*DATA FOR PROCESSING*.

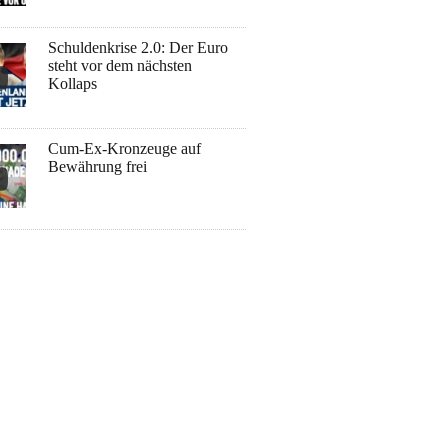
Schuldenkrise 2.0: Der Euro
steht vor dem nächsten
Kollaps
Cum-Ex-Kronzeuge auf
Bewährung frei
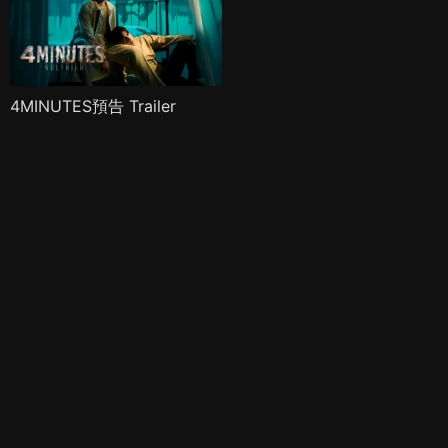
4MINUTES預告 Trailer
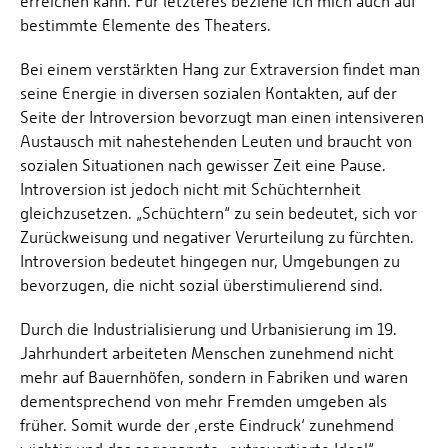
erreichen kann. Für letzteres beziehe ich mich auch auf
bestimmte Elemente des Theaters.
Bei einem verstärkten Hang zur Extraversion findet man
seine Energie in diversen sozialen Kontakten, auf der
Seite der Introversion bevorzugt man einen intensiveren
Austausch mit nahestehenden Leuten und braucht von
sozialen Situationen nach gewisser Zeit eine Pause.
Introversion ist jedoch nicht mit Schüchternheit
gleichzusetzen. „Schüchtern“ zu sein bedeutet, sich vor
Zurückweisung und negativer Verurteilung zu fürchten.
Introversion bedeutet hingegen nur, Umgebungen zu
bevorzugen, die nicht sozial überstimulierend sind.
Durch die Industrialisierung und Urbanisierung im 19.
Jahrhundert arbeiteten Menschen zunehmend nicht
mehr auf Bauernhöfen, sondern in Fabriken und waren
dementsprechend von mehr Fremden umgeben als
früher. Somit wurde der ‚erste Eindruck‘ zunehmend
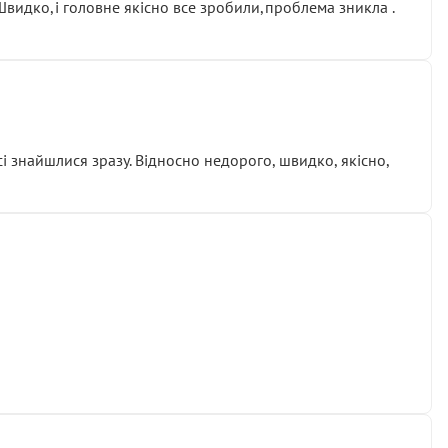
.Швидко,і головне якісно все зробили,проблема зникла .
сі знайшлися зразу. Відносно недорого, швидко, якісно,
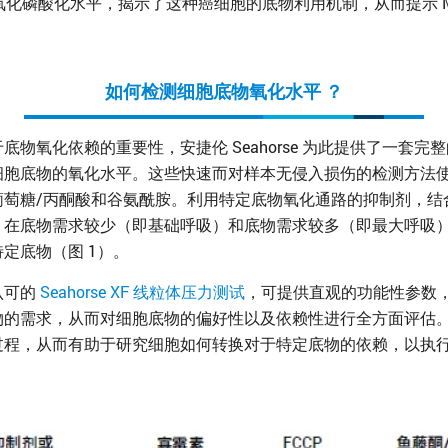
氧化磷酸化水平，揭示了这种癌细胞的底物利用机制，从而提示 M
如何检测细胞底物氧化水平 ？
物氧化依赖的重要性，安捷伦 Seahorse 为此提供了一套
细胞底物的氧化水平。这些快速而对样本无侵入损伤的检测方法
糖/丙酮酸和谷氨酰胺。利用特定底物氧化通路的抑制剂，结合 Sea
，在底物需求较少（即基础呼吸）和底物需求较多（即最大呼吸
定底物（图 1）。
认可的
Seahorse XF 线粒体压力测试
，可提供直观的功能性参数
物的需求，从而对细胞底物的偏好性以及依赖性进行全方面评估
过程，从而有助于研究细胞如何转换对于特定底物的依赖，以执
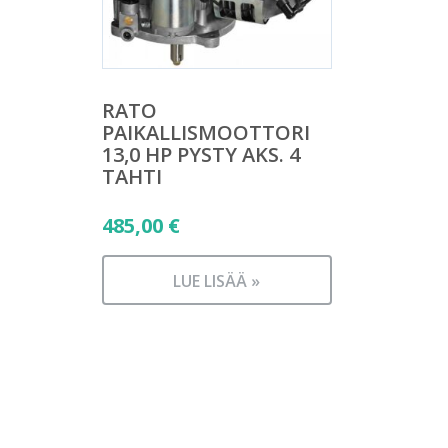
RATO
PAIKALLISMOOTTORI
13,0 HP PYSTY AKS. 4
TAHTI
485,00
€
LUE LISÄÄ »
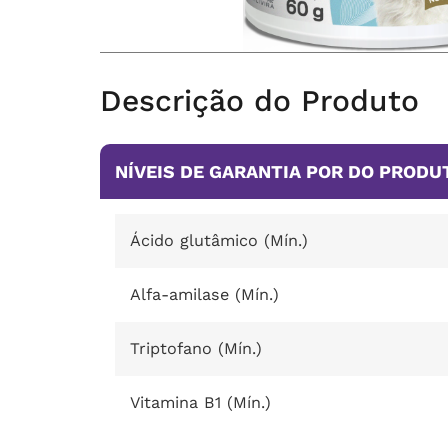
Descrição do Produto
NÍVEIS DE GARANTIA POR DO PRODU
Ácido glutâmico (Mín.)
Alfa-amilase (Mín.)
Triptofano (Mín.)
Vitamina B1 (Mín.)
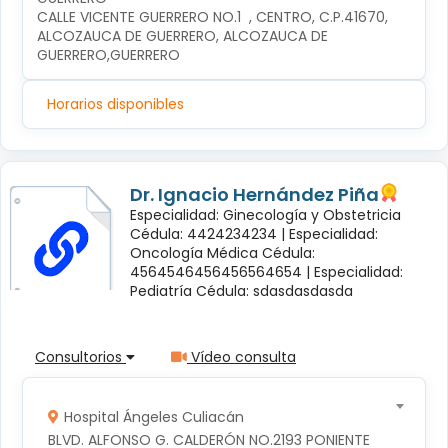
CALLE VICENTE GUERRERO NO.1  , CENTRO, C.P.41670, 
ALCOZAUCA DE GUERRERO, ALCOZAUCA DE 
GUERRERO,GUERRERO
Horarios disponibles
Dr. Ignacio Hernández Piña
Especialidad: Ginecología y Obstetricia
Cédula: 4424234234 |
Especialidad:
Oncología Médica Cédula:
4564546456456564654 |
Especialidad:
Pediatría Cédula: sdasdasdasda
Consultorios
Vídeo consulta
Hospital Ángeles Culiacán
BLVD. ALFONSO G. CALDERÓN NO.2193 PONIENTE 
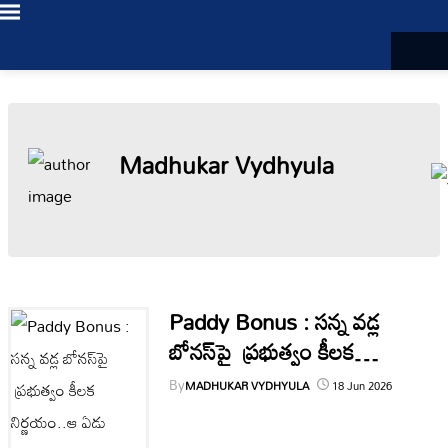
Login
/
Madhukar Vydhyula
Register
LIVE
TV
Paddy Bonus : సన్న వడ్ల
బోనస్‌పై ప్రభుత్వం కీలక
తాజా
నిర్ణయం..ఆ ఏడు రకాలకు
Bookmarks
వార్తలు
By
MADHUKAR VYDHYULA
18 Jun 2026
మాత్రమే..కారణం ఏంటంటే?
0
My Profile
Log Out
తెలంగాణ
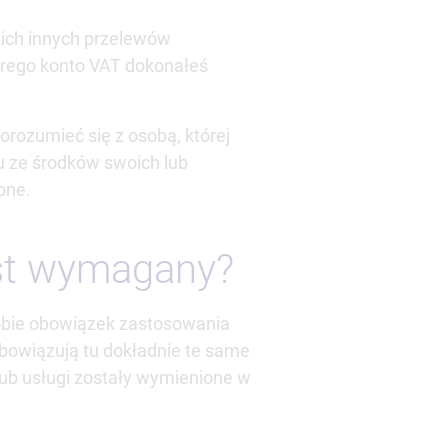
kich innych przelewów
tórego konto VAT dokonałeś
orozumieć się z osobą, której
u ze środków swoich lub
one.
jest wymagany?
obie obowiązek zastosowania
obowiązują tu dokładnie te same
lub usługi zostały wymienione w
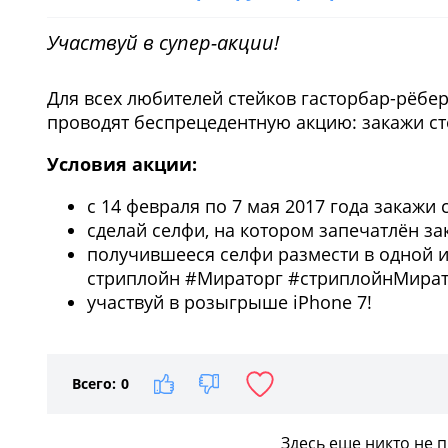
Участвуй в супер-акции!
Для всех любителей стейков гасторбар-рёбе
проводят беспрецедентную акцию: закажи ст
Условия акции:
с 14 февраля по 7 мая 2017 года закажи 
сделай селфи, на котором запечатлён з
получившееся селфи размести в одной из 
стриплойн #Мираторг #стриплойнМират
участвуй в розыгрыше iPhone 7!
Всего:
0
Здесь еще никто не 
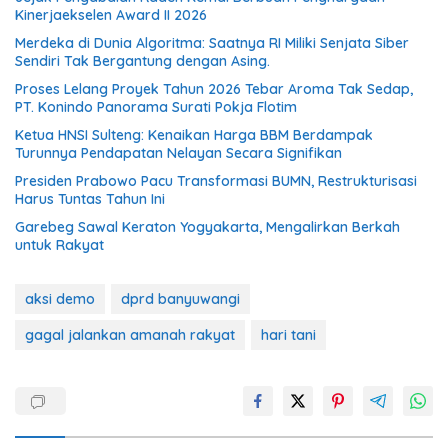
Kinerjaekselen Award II 2026
Merdeka di Dunia Algoritma: Saatnya RI Miliki Senjata Siber
Sendiri Tak Bergantung dengan Asing.
Proses Lelang Proyek Tahun 2026 Tebar Aroma Tak Sedap,
PT. Konindo Panorama Surati Pokja Flotim
Ketua HNSI Sulteng: Kenaikan Harga BBM Berdampak
Turunnya Pendapatan Nelayan Secara Signifikan
Presiden Prabowo Pacu Transformasi BUMN, Restrukturisasi
Harus Tuntas Tahun Ini
Garebeg Sawal Keraton Yogyakarta, Mengalirkan Berkah
untuk Rakyat
aksi demo
dprd banyuwangi
gagal jalankan amanah rakyat
hari tani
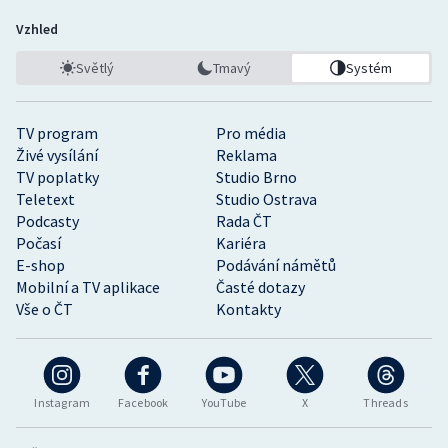
Vzhled
Světlý
Tmavý
Systém
TV program
Pro média
Živé vysílání
Reklama
TV poplatky
Studio Brno
Teletext
Studio Ostrava
Podcasty
Rada ČT
Počasí
Kariéra
E-shop
Podávání námětů
Mobilní a TV aplikace
Časté dotazy
Vše o ČT
Kontakty
Instagram
Facebook
YouTube
X
Threads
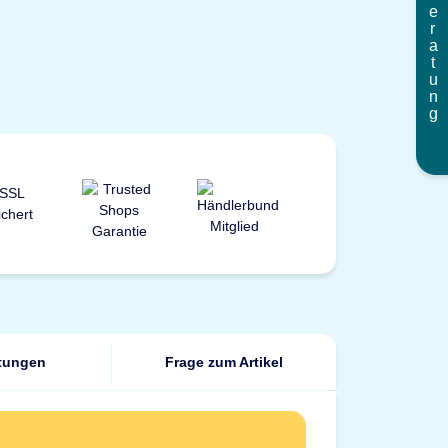
Beratung
tungen
Frage zum Artikel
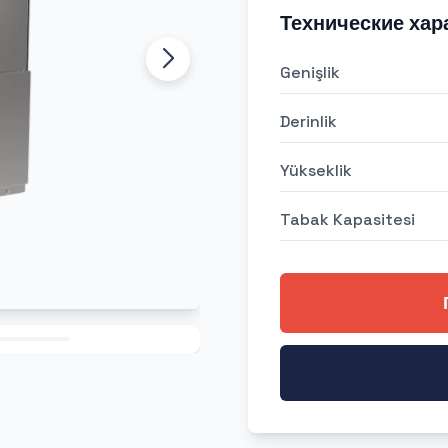
Технические хар
Genişlik
Derinlik
Yükseklik
Tabak Kapasitesi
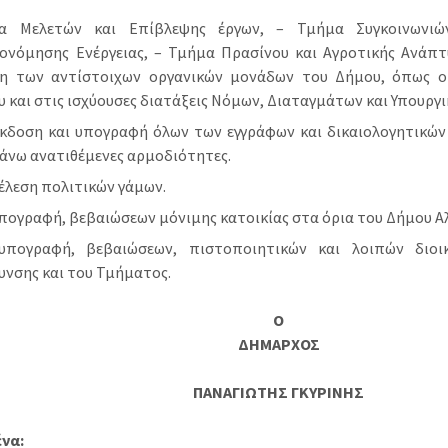
α Μελετών και Επίβλεψης έργων, – Τμήμα Συγκοινωνιώ
κονόμησης Ενέργειας, – Τμήμα Πρασίνου και Αγροτικής Ανάπτ
νη των αντίστοιχων οργανικών μονάδων του Δήμου, όπως ο
 και στις ισχύουσες διατάξεις Νόμων, Διαταγμάτων και Υπουρ
κδοση και υπογραφή όλων των εγγράφων και δικαιολογητικών 
άνω ανατιθέμενες αρμοδιότητες.
έλεση πολιτικών γάμων.
πογραφή, βεβαιώσεων μόνιμης κατοικίας στα όρια του Δήμου Α
υπογραφή, βεβαιώσεων, πιστοποιητικών και λοιπών διοι
υνσης και του Τμήματος.
Ο
ΔΗΜΑΡΧΟΣ
ΠΑΝΑΓΙΩΤΗΣ ΓΚΥΡΙΝΗΣ
να:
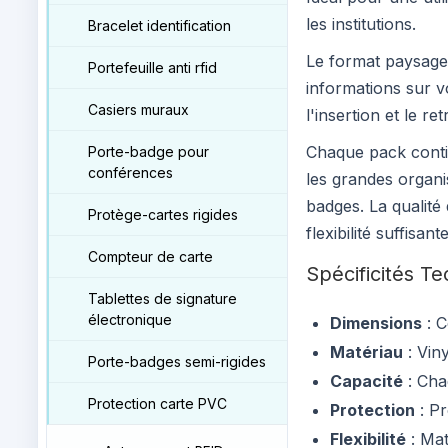
les institutions.
Bracelet identification
Le format paysage 
Portefeuille anti rfid
informations sur vo
Casiers muraux
l'insertion et le r
Chaque pack conti
Porte-badge pour
conférences
les grandes organi
badges. La qualité
Protège-cartes rigides
flexibilité suffisa
Compteur de carte
Spécificités T
Tablettes de signature
électronique
Dimensions
: C
Matériau
: Vin
Porte-badges semi-rigides
Capacité
: Cha
Protection carte PVC
Protection
: Pr
Flexibilité
: Mat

*BRIEF*. Word for word, restate the records above and drop the pictures.

*EXERCISE RESPONSE*.
Schuldenkrise 2.0: Der Euro
steht vor dem nächsten
Kollaps
Cum-Ex-Kronzeuge auf
Bewährung frei
4MINUTES預告 Trailer
erreichen kann. Für letzteres beziehe ich mich auch auf
bestimmte Elemente des Theaters.
Bei einem verstärkten Hang zur Extraversion findet man
seine Energie in diversen sozialen Kontakten, auf der
Seite der Introversion bevorzugt man einen intensiveren
Austausch mit nahestehenden Leuten und braucht von
sozialen Situationen nach gewisser Zeit eine Pause.
Introversion ist jedoch nicht mit Schüchternheit
gleichzusetzen. „Schüchtern“ zu sein bedeutet, sich vor
Zurückweisung und negativer Verurteilung zu fürchten.
Introversion bedeutet hingegen nur, Umgebungen zu
bevorzugen, die nicht sozial überstimulierend sind.
Durch die Industrialisierung und Urbanisierung im 19.
Jahrhundert arbeiteten Menschen zunehmend nicht
mehr auf Bauernhöfen, sondern in Fabriken und waren
dementsprechend von mehr Fremden umgeben als
früher. Somit wurde der ‚erste Eindruck‘ zunehmend
.Швидко,і головне якісно все зробили,проблема зникла .
сі знайшлися зразу. Відносно недорого, швидко, якісно,
氧化磷酸化水平，揭示了这种癌细胞的底物利用机制，从而提示 M
如何检测细胞底物氧化水平 ？
物氧化依赖的重要性，安捷伦 Seahorse 为此提供了一套
细胞底物的氧化水平。这些快速而对样本无侵入损伤的检测方法
糖/丙酮酸和谷氨酰胺。利用特定底物氧化通路的抑制剂，结合 Sea
，在底物需求较少（即基础呼吸）和底物需求较多（即最大呼吸
定底物（图 1）。
认可的
Seahorse XF 线粒体压力测试
，可提供直观的功能性参数
物的需求，从而对细胞底物的偏好性以及依赖性进行全方面评估
过程，从而有助于研究细胞如何转换对于特定底物的依赖，以执
RATO
PAIKALLISMOOTTORI
13,0 HP PYSTY AKS. 4
TAHTI
485,00
€
LUE LISÄÄ »
Descrição do Produto
NÍVEIS DE GARANTIA POR DO PRODU
Ácido glutâmico (Mín.)
Alfa-amilase (Mín.)
Triptofano (Mín.)
Vitamina B1 (Mín.)
CALLE VICENTE GUERRERO NO.1  , CENTRO, C.P.41670, 
ALCOZAUCA DE GUERRERO, ALCOZAUCA DE 
GUERRERO,GUERRERO
Horarios disponibles
Dr. Ignacio Hernández Piña
Especialidad: Ginecología y Obstetricia
Cédula: 4424234234 |
Especialidad:
Oncología Médica Cédula:
4564546456456564654 |
Especialidad:
Pediatría Cédula: sdasdasdasda
Consultorios
Vídeo consulta
Hospital Ángeles Culiacán
BLVD. ALFONSO G. CALDERÓN NO.2193 PONIENTE 
Login
/
Madhukar Vydhyula
Register
LIVE
TV
Paddy Bonus : సన్న వడ్ల
బోనస్‌పై ప్రభుత్వం కీలక
తాజా
నిర్ణయం..ఆ ఏడు రకాలకు
Bookmarks
వార్తలు
By
MADHUKAR VYDHYULA
18 Jun 2026
మాత్రమే..కారణం ఏంటంటే?
0
My Profile
Log Out
తెలంగాణ
kich innych przelewów
tórego konto VAT dokonałeś
orozumieć się z osobą, której
u ze środków swoich lub
one.
jest wymagany?
obie obowiązek zastosowania
obowiązują tu dokładnie te same
lub usługi zostały wymienione w
Участвуй в супер-акции!
Для всех любителей стейков гасторбар-рёбе
проводят беспрецедентную акцию: закажи ст
Условия акции:
с 14 февраля по 7 мая 2017 года закажи 
сделай селфи, на котором запечатлён з
получившееся селфи размести в одной из 
стриплойн #Мираторг #стриплойнМират
участвуй в розыгрыше iPhone 7!
Всего:
0
Здесь еще никто не 
Kinerjaekselen Award II 2026
Merdeka di Dunia Algoritma: Saatnya RI Miliki Senjata Siber
Sendiri Tak Bergantung dengan Asing.
Proses Lelang Proyek Tahun 2026 Tebar Aroma Tak Sedap,
PT. Konindo Panorama Surati Pokja Flotim
Ketua HNSI Sulteng: Kenaikan Harga BBM Berdampak
Turunnya Pendapatan Nelayan Secara Signifikan
Presiden Prabowo Pacu Transformasi BUMN, Restrukturisasi
Harus Tuntas Tahun Ini
Garebeg Sawal Keraton Yogyakarta, Mengalirkan Berkah
untuk Rakyat
aksi demo
dprd banyuwangi
gagal jalankan amanah rakyat
hari tani
Vzhled
Světlý
Tmavý
Systém
TV program
Pro média
Živé vysílání
Reklama
TV poplatky
Studio Brno
Teletext
Studio Ostrava
Podcasty
Rada ČT
Počasí
Kariéra
E-shop
Podávání námětů
Mobilní a TV aplikace
Časté dotazy
Vše o ČT
Kontakty
Instagram
Facebook
YouTube
X
Threads
Beratung
tungen
Frage zum Artikel
Технические хар
Genişlik
Derinlik
Yükseklik
Tabak Kapasitesi
α Μελετών και Επίβλεψης έργων, – Τμήμα Συγκοινωνιώ
κονόμησης Ενέργειας, – Τμήμα Πρασίνου και Αγροτικής Ανάπτ
νη των αντίστοιχων οργανικών μονάδων του Δήμου, όπως ο
 και στις ισχύουσες διατάξεις Νόμων, Διαταγμάτων και Υπουρ
κδοση και υπογραφή όλων των εγγράφων και δικαιολογητικών 
άνω ανατιθέμενες αρμοδιότητες.
έλεση πολιτικών γάμων.
πογραφή, βεβαιώσεων μόνιμης κατοικίας στα όρια του Δήμου Α
υπογραφή, βεβαιώσεων, πιστοποιητικών και λοιπών διοι
υνσης και του Τμήματος.
Ο
ΔΗΜΑΡΧΟΣ
ΠΑΝΑΓΙΩΤΗΣ ΓΚΥΡΙΝΗΣ
να:
les institutions.
Bracelet identification
Le format paysage 
Portefeuille anti rfid
informations sur vo
Casiers muraux
l'insertion et le r
Chaque pack conti
Porte-badge pour
conférences
les grandes organi
badges. La qualité
Protège-cartes rigides
flexibilité suffisa
Compteur de carte
Spécificités T
Tablettes de signature
électronique
Dimensions
: C
Matériau
: Vin
Porte-badges semi-rigides
Capacité
: Cha
Protection carte PVC
Protection
: Pr
Flexibilité
: Mat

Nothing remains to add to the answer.